|British Prime Minister David Cameron|
LONDON. British Prime Minister David Cameron said Tuesday that the international community must not let Libyan leader Moammer Gaddafi murder his own people.
"It is not acceptable to have a situation where Colonel Gaddafi can be murdering his own people, using aeroplanes and helicopter gunships and the like.
"We have to plan now to make sure that if it happens we can do something to stop it," Cameron said in a joint press conference with Afghan President Hamid Karzai dominated by events in Libya.
The prime minister said the need to protect Libyan civilians from attack was why he had asked his military chiefs to look into the possibility of imposing a no-fly zone over Libya.
"It's right for us to plan and look at plans for a no-fly zone," he said.
"We should also be making contact with, getting a greater understanding of, the opposition forces that are now in Benghazi and in control of quite a lot of the country.
"We are trying to step up our contact with them so we can know them better and what their intentions are."
But he added: "I don't think we should go beyond that for now."
Cameron was asked to compare the Libyan revolt to the end of the first Gulf War in 1991 when Shiites in southern Iraq rose up against Saddam Hussein, encouraged by the West, but were ultimately left to their fate and brutally crushed.
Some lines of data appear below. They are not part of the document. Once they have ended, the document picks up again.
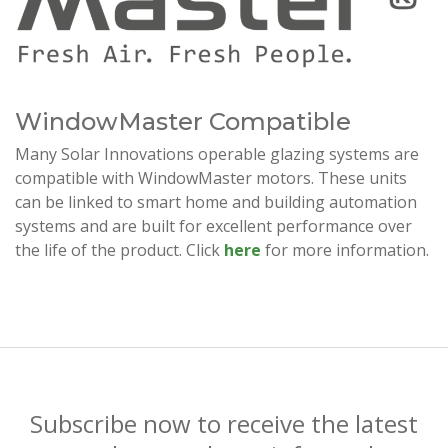
WindowMaster Compatible
Many Solar Innovations operable glazing systems are
compatible with WindowMaster motors. These units
can be linked to smart home and building automation
systems and are built for excellent performance over
the life of the product. Click
here
for more information.
Subscribe now to receive the latest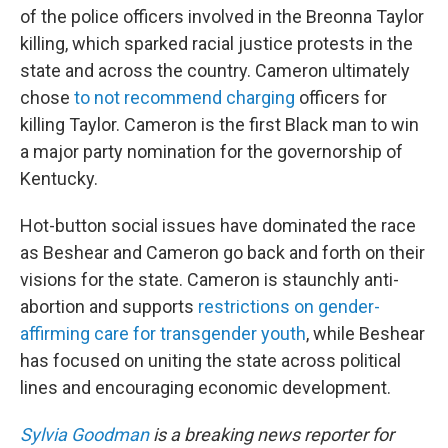
of the police officers involved in the Breonna Taylor
killing, which sparked racial justice protests in the
state and across the country. Cameron ultimately
chose
to not recommend charging
officers for
killing Taylor. Cameron is the first Black man to win
a major party nomination for the governorship of
Kentucky.
Hot-button social issues have dominated the race
as Beshear and Cameron go back and forth on their
visions for the state. Cameron is staunchly anti-
abortion and supports
restrictions on gender-
affirming care for transgender youth
, while Beshear
has focused on uniting the state across political
lines and encouraging economic development.
Sylvia Goodman
is a breaking news reporter for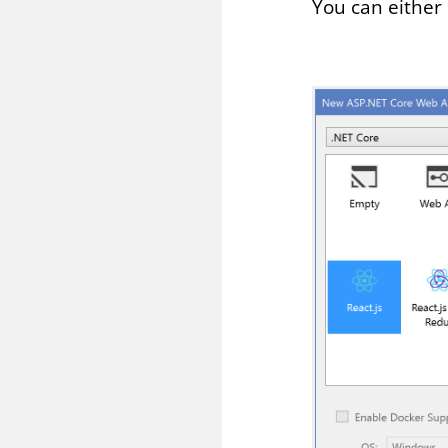
You can either 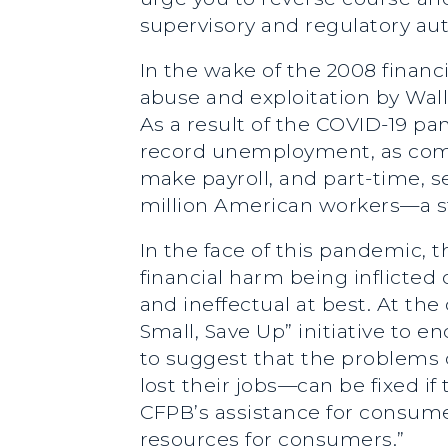
supervisory and regulatory aut
In the wake of the 2008 financ
abuse and exploitation by Wall 
As a result of the COVID-19 p
record unemployment, as comp
make payroll, and part-time, s
million American workers—a s
In the face of this pandemic,
financial harm being inflicted
and ineffectual at best. At the
Small, Save Up” initiative to
to suggest that the problems
lost their jobs—can be fixed if
CFPB’s assistance for consumer
resources for consumers.”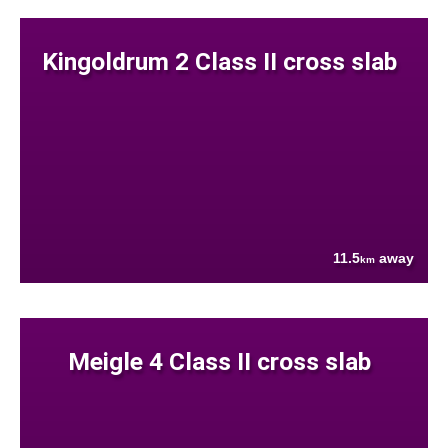
Kingoldrum 2 Class II cross slab
11.5
away
km
Meigle 4 Class II cross slab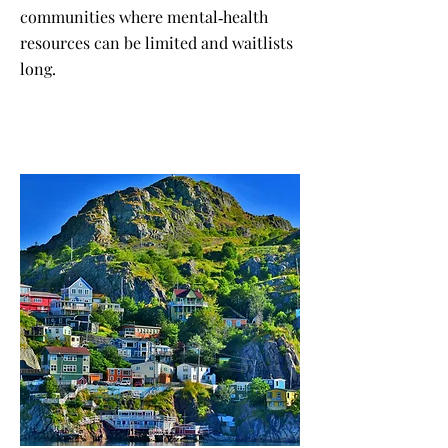
communities where mental‑health
resources can be limited and waitlists
long.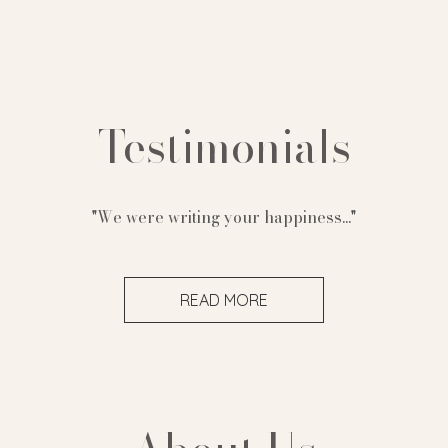
Testimonials
"We were writing your happiness..."
READ MORE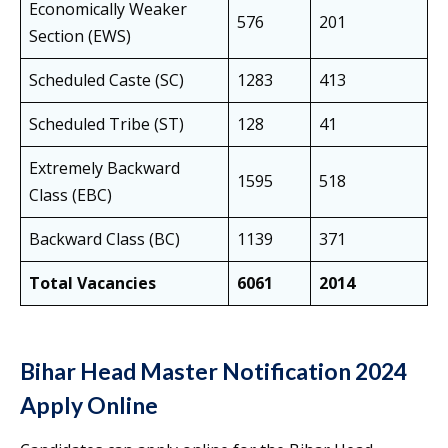
Economically Weaker
576
201
Section (EWS)
Scheduled Caste (SC)
1283
413
Scheduled Tribe (ST)
128
41
Extremely Backward
1595
518
Class (EBC)
Backward Class (BC)
1139
371
Total Vacancies
6061
2014
Bihar Head Master Notification 2024
Apply Online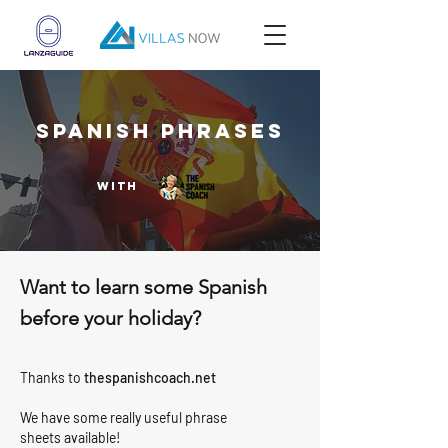
SPANISH PHRASES
with
Want to learn some Spanish
before your holiday?
Thanks to
thespanishcoach.net
We have some really useful phrase
sheets available!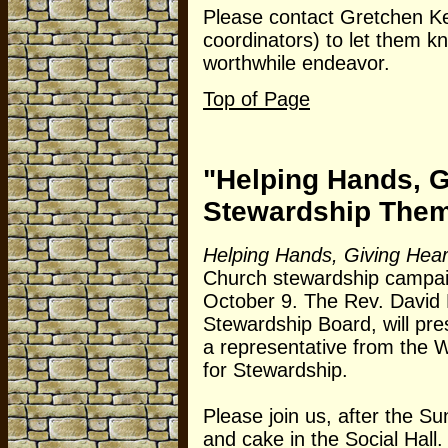
Please contact Gretchen Kea
coordinators) to let them 
worthwhile endeavor.
Top of Page
"Helping Hands, G
Stewardship The
Helping Hands, Giving Hear
Church stewardship campaig
October 9. The Rev. David 
Stewardship Board, will p
a representative from the 
for Stewardship.
Please join us, after the S
and cake in the Social Hall.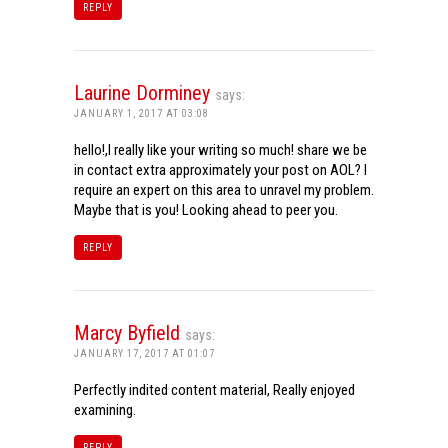
REPLY
Laurine Dorminey
says:
JANUARY 1, 2017 AT 03:08
hello!,I really like your writing so much! share we be
in contact extra approximately your post on AOL? I
require an expert on this area to unravel my problem.
Maybe that is you! Looking ahead to peer you.
REPLY
Marcy Byfield
says:
JANUARY 17, 2017 AT 01:07
Perfectly indited content material, Really enjoyed
examining.
REPLY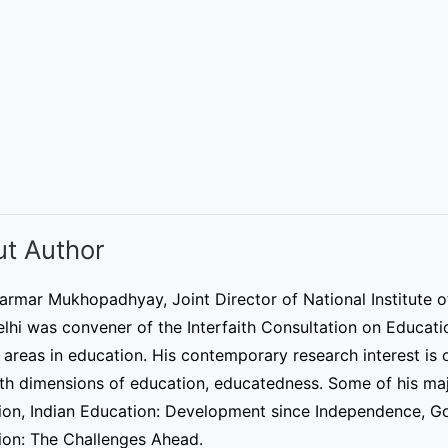
t Author
armar Mukhopadhyay, Joint Director of National Institute o
hi was convener of the Interfaith Consultation on Educatio
 areas in education. His contemporary research interest is o
ith dimensions of education, educatedness. Some of his ma
ion, Indian Education: Development since Independence, Go
ion: The Challenges Ahead.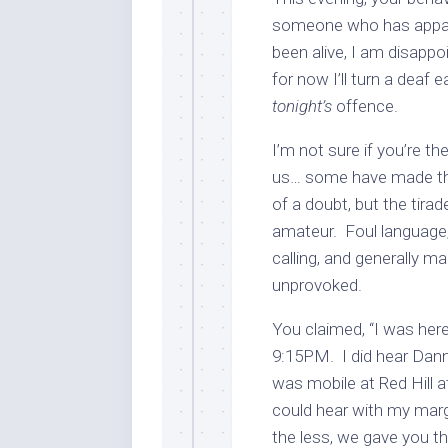
someone who has apparen
been alive, I am disappoi
for now I’ll turn a deaf
tonight’s
offence.
I’m not sure if you’re t
us… some have made this
of a doubt, but the tira
amateur. Foul language, 
calling, and generally m
unprovoked.
You claimed, “I was here
9:15PM. I did hear Dann
was mobile at Red Hill at
could hear with my margi
the less, we gave you the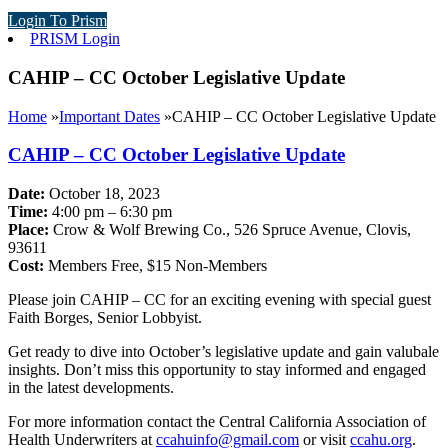
Login To Prism
PRISM Login
CAHIP – CC October Legislative Update
Home
»
Important Dates
»
CAHIP – CC October Legislative Update
CAHIP – CC October Legislative Update
Date:
October 18, 2023
Time:
4:00 pm – 6:30 pm
Place:
Crow & Wolf Brewing Co., 526 Spruce Avenue, Clovis,
93611
Cost:
Members Free, $15 Non-Members
Please join CAHIP – CC for an exciting evening with special guest
Faith Borges, Senior Lobbyist.
Get ready to dive into October’s legislative update and gain valubale
insights. Don’t miss this opportunity to stay informed and engaged
in the latest developments.
For more information contact the Central California Association of
Health Underwriters at
ccahuinfo@gmail.com
or visit
ccahu.org
.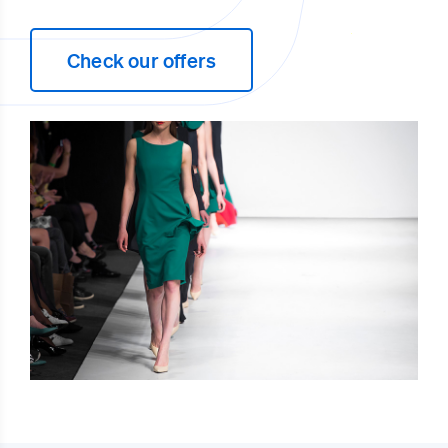
Check our offers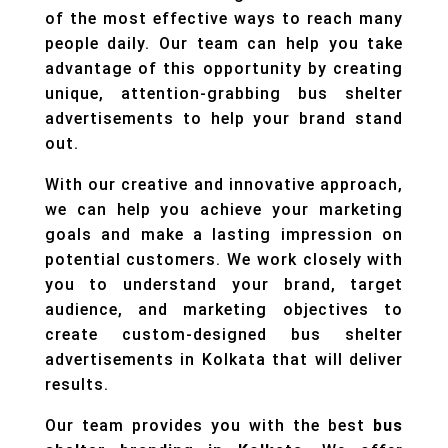
of the most effective ways to reach many
people daily. Our team can help you take
advantage of this opportunity by creating
unique, attention-grabbing bus shelter
advertisements to help your brand stand
out.
With our creative and innovative approach,
we can help you achieve your marketing
goals and make a lasting impression on
potential customers. We work closely with
you to understand your brand, target
audience, and marketing objectives to
create custom-designed bus shelter
advertisements in Kolkata that will deliver
results.
Our team provides you with the best
bus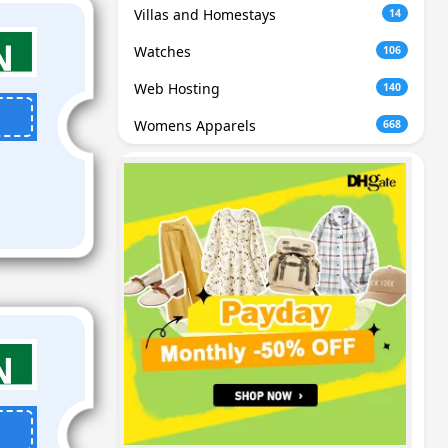
Villas and Homestays
14
Watches
106
Web Hosting
140
Womens Apparels
668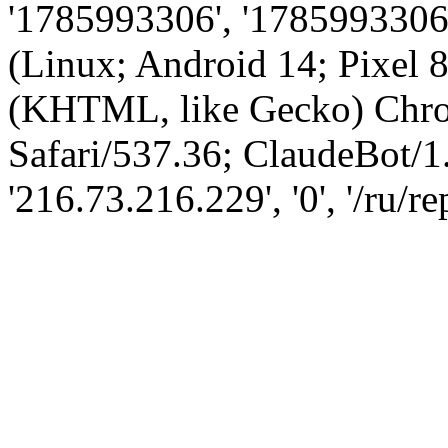
'1785993306', '1785993306',
(Linux; Android 14; Pixel
(KHTML, like Gecko) Chro
Safari/537.36; ClaudeBot/1
'216.73.216.229', '0', '/ru/r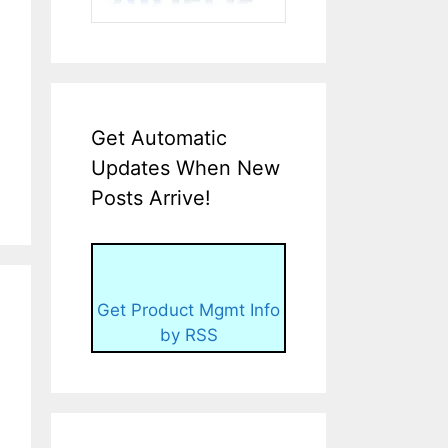
Get Automatic
Updates When New
Posts Arrive!
Get Product Mgmt Info
by RSS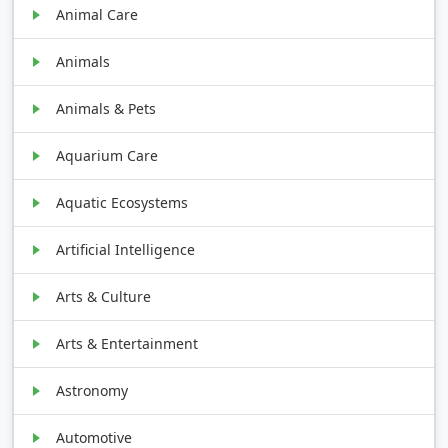
Animal Care
Animals
Animals & Pets
Aquarium Care
Aquatic Ecosystems
Artificial Intelligence
Arts & Culture
Arts & Entertainment
Astronomy
Automotive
The prime minister said: "We mustn't let that happen in Libya and I think there are some very immediate dangers of what Colonel Gaddafi could do to his own people."
Cameron said there were political and legal difficulties with taking action against Gaddafi's regime but stressed that should not stop the international community from planning ahead for bringing the crisis to a swift end.
Britain and its allies must do "everything we can to isolate and starve that regime of money and support," he said.
"The next stage in our planning must be, tragically, planning for the humanitarian difficulties, potential humanitarian crises there could be. Let us hope this doesn't happen."
He added: "We should see the whole of what is happening in North Africa and the Middle East as an opportunity."
The West should try to ensure "this is a democratic awakening and not a time of risk and difficulty".